**WHAT IS REQUIRED**
Reproduce each record exactly.
___
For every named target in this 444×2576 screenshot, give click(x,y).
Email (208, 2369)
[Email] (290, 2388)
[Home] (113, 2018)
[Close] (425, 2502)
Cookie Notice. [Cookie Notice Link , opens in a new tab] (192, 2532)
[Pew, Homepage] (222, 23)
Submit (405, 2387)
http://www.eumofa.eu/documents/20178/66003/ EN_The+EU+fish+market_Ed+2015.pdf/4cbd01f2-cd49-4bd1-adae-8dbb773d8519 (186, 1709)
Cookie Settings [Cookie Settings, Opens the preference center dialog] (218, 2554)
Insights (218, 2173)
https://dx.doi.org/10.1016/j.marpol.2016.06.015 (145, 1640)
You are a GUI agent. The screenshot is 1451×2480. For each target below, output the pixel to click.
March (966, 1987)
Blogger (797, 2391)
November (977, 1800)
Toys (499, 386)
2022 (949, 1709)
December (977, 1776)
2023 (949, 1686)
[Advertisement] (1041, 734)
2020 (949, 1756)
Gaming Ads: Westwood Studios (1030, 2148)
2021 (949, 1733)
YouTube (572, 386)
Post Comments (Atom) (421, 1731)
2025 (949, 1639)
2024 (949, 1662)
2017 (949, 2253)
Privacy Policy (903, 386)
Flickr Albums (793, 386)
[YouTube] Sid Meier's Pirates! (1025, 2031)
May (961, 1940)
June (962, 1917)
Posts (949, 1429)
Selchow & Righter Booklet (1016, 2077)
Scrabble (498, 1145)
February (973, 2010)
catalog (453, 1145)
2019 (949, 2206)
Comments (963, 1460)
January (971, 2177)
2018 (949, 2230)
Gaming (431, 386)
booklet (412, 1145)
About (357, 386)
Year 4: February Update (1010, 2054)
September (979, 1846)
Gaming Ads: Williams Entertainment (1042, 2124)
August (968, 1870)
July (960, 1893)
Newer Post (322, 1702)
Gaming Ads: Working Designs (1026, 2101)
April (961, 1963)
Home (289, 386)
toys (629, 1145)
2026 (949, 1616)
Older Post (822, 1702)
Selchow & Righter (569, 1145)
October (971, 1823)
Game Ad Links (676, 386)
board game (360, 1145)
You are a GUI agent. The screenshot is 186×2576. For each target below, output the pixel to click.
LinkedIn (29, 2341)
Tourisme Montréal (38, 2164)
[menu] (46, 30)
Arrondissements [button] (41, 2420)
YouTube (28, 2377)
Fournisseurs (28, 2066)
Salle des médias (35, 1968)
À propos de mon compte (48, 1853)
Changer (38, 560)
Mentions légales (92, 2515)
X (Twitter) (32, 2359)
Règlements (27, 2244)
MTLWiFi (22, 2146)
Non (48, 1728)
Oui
___
**COMPLETED EXERCISE**
For every named target in this 444×2576 screenshot, give click(x,y).
Email (208, 2369)
[Email] (290, 2388)
[Home] (113, 2018)
[Close] (425, 2502)
Cookie Notice. [Cookie Notice Link , opens in a new tab] (192, 2532)
[Pew, Homepage] (222, 23)
Submit (405, 2387)
http://www.eumofa.eu/documents/20178/66003/ EN_The+EU+fish+market_Ed+2015.pdf/4cbd01f2-cd49-4bd1-adae-8dbb773d8519 (186, 1709)
Cookie Settings [Cookie Settings, Opens the preference center dialog] (218, 2554)
Insights (218, 2173)
https://dx.doi.org/10.1016/j.marpol.2016.06.015 (145, 1640)
You are a GUI agent. The screenshot is 1451×2480. For each target below, output the pixel to click.
March (966, 1987)
Blogger (797, 2391)
November (977, 1800)
Toys (499, 386)
2022 (949, 1709)
December (977, 1776)
2023 (949, 1686)
[Advertisement] (1041, 734)
2020 (949, 1756)
Gaming Ads: Westwood Studios (1030, 2148)
2021 (949, 1733)
YouTube (572, 386)
Post Comments (Atom) (421, 1731)
2025 (949, 1639)
2024 (949, 1662)
2017 (949, 2253)
Privacy Policy (903, 386)
Flickr Albums (793, 386)
[YouTube] Sid Meier's Pirates! (1025, 2031)
May (961, 1940)
June (962, 1917)
Posts (949, 1429)
Selchow & Righter Booklet (1016, 2077)
Scrabble (498, 1145)
February (973, 2010)
catalog (453, 1145)
2019 (949, 2206)
Comments (963, 1460)
January (971, 2177)
2018 (949, 2230)
Gaming (431, 386)
booklet (412, 1145)
About (357, 386)
Year 4: February Update (1010, 2054)
September (979, 1846)
Gaming Ads: Williams Entertainment (1042, 2124)
August (968, 1870)
July (960, 1893)
Newer Post (322, 1702)
Gaming Ads: Working Designs (1026, 2101)
April (961, 1963)
Home (289, 386)
toys (629, 1145)
2026 (949, 1616)
Older Post (822, 1702)
Selchow & Righter (569, 1145)
October (971, 1823)
Game Ad Links (676, 386)
board game (360, 1145)
You are a GUI agent. The screenshot is 186×2576. For each target below, output the pixel to click.
LinkedIn (29, 2341)
Tourisme Montréal (38, 2164)
[menu] (46, 30)
Arrondissements [button] (41, 2420)
YouTube (28, 2377)
Fournisseurs (28, 2066)
Salle des médias (35, 1968)
À propos de mon compte (48, 1853)
Changer (38, 560)
Mentions légales (92, 2515)
X (Twitter) (32, 2359)
Règlements (27, 2244)
MTLWiFi (22, 2146)
Non (48, 1728)
Oui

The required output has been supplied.